Der Blog für eine bessere HR-Welt

True Stories!

Geschichten aus der Personalarbeit

Dieser Beitrag ist längst überfällig, einerseits weil wir euch in letzter Zeit hier auf dem Blog ganz schön vernachlässigt haben. Aber noch viel wichtiger: mein geschätzter Freund und Co-Blogger Jannis hat gerade zusammen mit Eva Stock das Buch „HR True Story“ veröffentlicht. (Denkt daran, das Buch beim Buchhändler Eures Vertrauens zu bestellen!) Und davon erzählen wir hier natürlich und geben euch weiter unten einen exklusiven Einblick in die true stories!

true stories aus der Personalarbeit

Aus dem Nähkästchen geplaudert

Auf dem HR BarCamp vor drei Jahren organisierte Jannis die Session „HR-Nähkästchen“. Die Teilnehmenden haben sich damals im Vertrauen Geschichten, eben „true stories“, aus der alltäglichen Arbeit erzählt. Dann wurden gemeinsam Lösungen für die verschiedenen Fälle überlegt. Und das Interesse und auch der Bedarf an echten Fällen und praktikablen Lösungen so groß waren, haben Jannis und Eva gemeinsam dieses Buch geschrieben.

Die beiden haben Geschichten aus dem Alltag von Personalverantwortlichen und Personalmanagenden zu verschiedensten Themen gesammelt. Ob zum Thema Diskriminierung, Alkohol- und Drogensucht oder Belästigung. Und wer kennt sie nicht, die die Geschehnisse und Fehltritte auf der jährlichen Weihnachtsfeier. So lustig die Geschichten teilweisen beim ersten Lesen auch scheinen mögen. Alle Geschichten in diesem Buch beruhen auf wahren Ereignissen und machen deutlich, womit sich Personalverantwortliche täglich herumschlagen. Und ganz ehrlich: einiges davon habe ich selbst auch schon erlebt.

Das Buch ist jedoch nicht nur ein unterhaltsame Sammlung von true stories, sondern ein wirklich wertvoller Ratgeber (der im Gegensatz zu allen bisherigen und oftmals zu theorie-lastigen HR-Büchern) mit Hinweisen und Tipps zum Umgang mit solchen Herausforderungen von Expert*innen aus Employer Branding, Arbeitsrecht, Organisationsberatung und Psychologie.

Exklusiver Blick ins Buch

Exklusiv präsentieren wir unserer Arbeitgebermarkenfreunde-Community einen Einblick: mit einer der Geschichten aus dem Buch.

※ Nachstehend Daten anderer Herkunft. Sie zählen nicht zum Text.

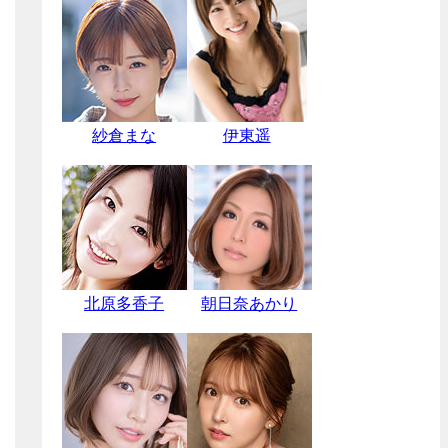
紗倉まな
伊東遥
北原多香子
朝日奈あかり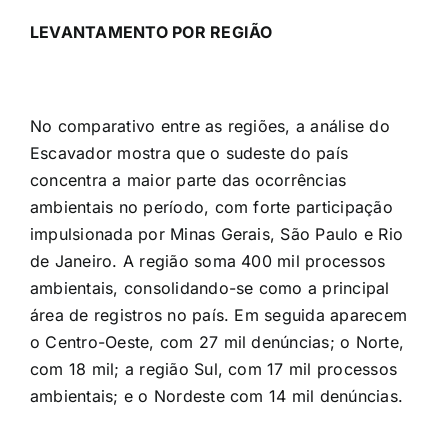
LEVANTAMENTO POR REGIÃO
No comparativo entre as regiões, a análise do
Escavador mostra que o sudeste do país
concentra a maior parte das ocorrências
ambientais no período, com forte participação
impulsionada por Minas Gerais, São Paulo e Rio
de Janeiro. A região soma 400 mil processos
ambientais, consolidando-se como a principal
área de registros no país. Em seguida aparecem
o Centro-Oeste, com 27 mil denúncias; o Norte,
com 18 mil; a região Sul, com 17 mil processos
ambientais; e o Nordeste com 14 mil denúncias.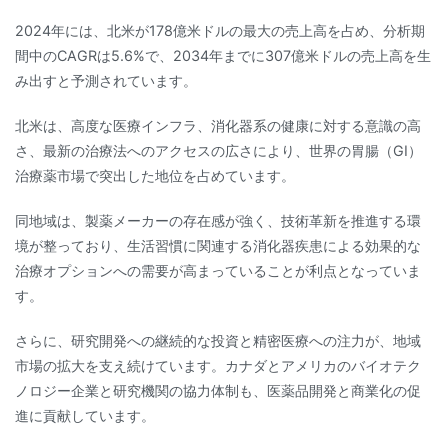
2024年には、北米が178億米ドルの最大の売上高を占め、分析期
間中のCAGRは5.6%で、2034年までに307億米ドルの売上高を生
み出すと予測されています。
北米は、高度な医療インフラ、消化器系の健康に対する意識の高
さ、最新の治療法へのアクセスの広さにより、世界の胃腸（GI）
治療薬市場で突出した地位を占めています。
同地域は、製薬メーカーの存在感が強く、技術革新を推進する環
境が整っており、生活習慣に関連する消化器疾患による効果的な
治療オプションへの需要が高まっていることが利点となっていま
す。
さらに、研究開発への継続的な投資と精密医療への注力が、地域
市場の拡大を支え続けています。カナダとアメリカのバイオテク
ノロジー企業と研究機関の協力体制も、医薬品開発と商業化の促
進に貢献しています。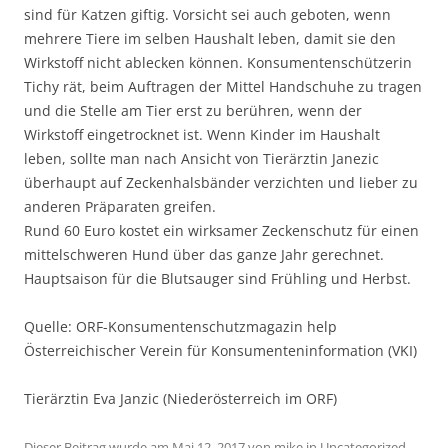
sind für Katzen giftig. Vorsicht sei auch geboten, wenn
mehrere Tiere im selben Haushalt leben, damit sie den
Wirkstoff nicht ablecken können. Konsumentenschützerin
Tichy rät, beim Auftragen der Mittel Handschuhe zu tragen
und die Stelle am Tier erst zu berühren, wenn der
Wirkstoff eingetrocknet ist. Wenn Kinder im Haushalt
leben, sollte man nach Ansicht von Tierärztin Janezic
überhaupt auf Zeckenhalsbänder verzichten und lieber zu
anderen Präparaten greifen.
Rund 60 Euro kostet ein wirksamer Zeckenschutz für einen
mittelschweren Hund über das ganze Jahr gerechnet.
Hauptsaison für die Blutsauger sind Frühling und Herbst.
Quelle: ORF-Konsumentenschutzmagazin help
Österreichischer Verein für Konsumenteninformation (VKI)
Tierärztin Eva Janzic (Niederösterreich im ORF)
Dieser Beitrag wurde am
Mai 12, 2017
von
mike
in
Uncategorized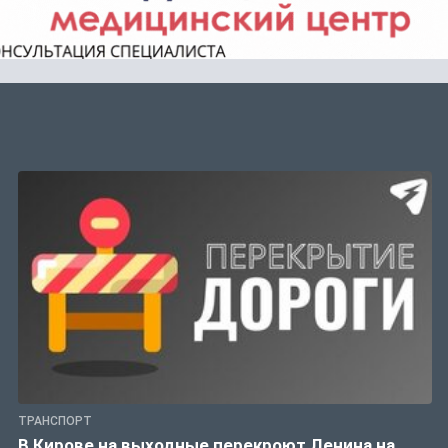
ТРАНСПОРТ
В Кирове на выходные перекроют Ленина на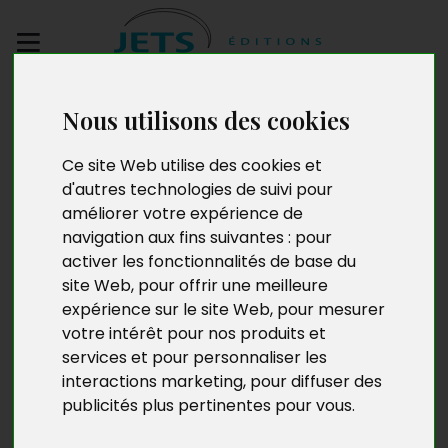
Envoyez votre
Nous utilisons des cookies
manuscrit
Ce site Web utilise des cookies et
Nina Kariké
d'autres technologies de suivi pour
améliorer votre expérience de
navigation aux fins suivantes :
pour
activer les fonctionnalités de base du
site Web
,
pour offrir une meilleure
expérience sur le site Web
,
pour mesurer
votre intérêt pour nos produits et
services et pour personnaliser les
interactions marketing
,
pour diffuser des
publicités plus pertinentes pour vous
.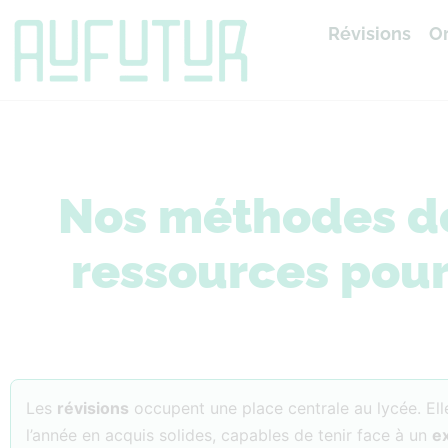
Révisions
Or
Accueil
»
Révisions
Nos méthodes de 
ressources pour
Les
révisions
occupent une place centrale au lycée. El
l’année en acquis solides, capables de tenir face à un
e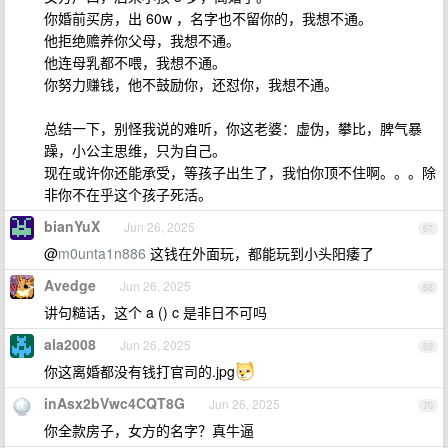
你婚前买房，出 60w ，名字也不留你的，我想不通。
他拒绝赡养你父母，我想不通。
他连母乳都不喂，我想不通。
你努力赚钱，他不鼓励你，还怼你，我想不通。
总结一下，别怪我说的难听，你这老婆：虚伪，攀比，脾气暴
躁，小公主思维，只为自己。
现在或许你还能承受，等孩子出生了，我怕你顶不住啊。。。除
非你不在乎这个孩子死活。
bianYuX
Jun 26, 2025
67
@
m0unta1n886
这钱在外面玩，都能玩到小头阳痿了
Avedge
Jun 26, 2025
68
讲句糙话，这个 a () c 是非日不可吗
ala2008
Jun 26, 2025
69
你这离婚都没有钱打官司的.jpg
inAsx2bVwc4CQT8G
Jun 26, 2025
70
你全款房子，女方的名字？真牛逼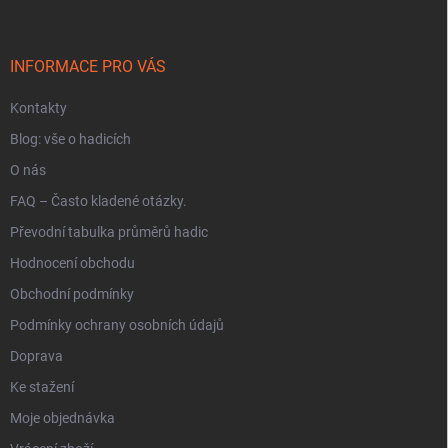
p
a
t
í
INFORMACE PRO VÁS
Kontakty
Blog: vše o hadicích
O nás
FAQ – Často kladené otázky.
Převodní tabulka průměrů hadic
Hodnocení obchodu
Obchodní podmínky
Podmínky ochrany osobních údajů
Doprava
Ke stažení
Moje objednávka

Recruiting kann doch jeder!

Frau Meier war für die Personalbeschaffung in dem 240 Mitarbeiterinnen starken Unternehmen verantwortlich, und sie hatte Stress. Seit Wochen wurde ein/eine Sales Managerin gesucht, aber bislang hatte sich niemand gefunden. Die Abteilung machte Druck, und auch der Geschäftsführer fragte schon regelmäßig nach. Es waren die vielen Kriterien, die als maßgeblich erachtet wurden, die das Recruiting so erschwerten.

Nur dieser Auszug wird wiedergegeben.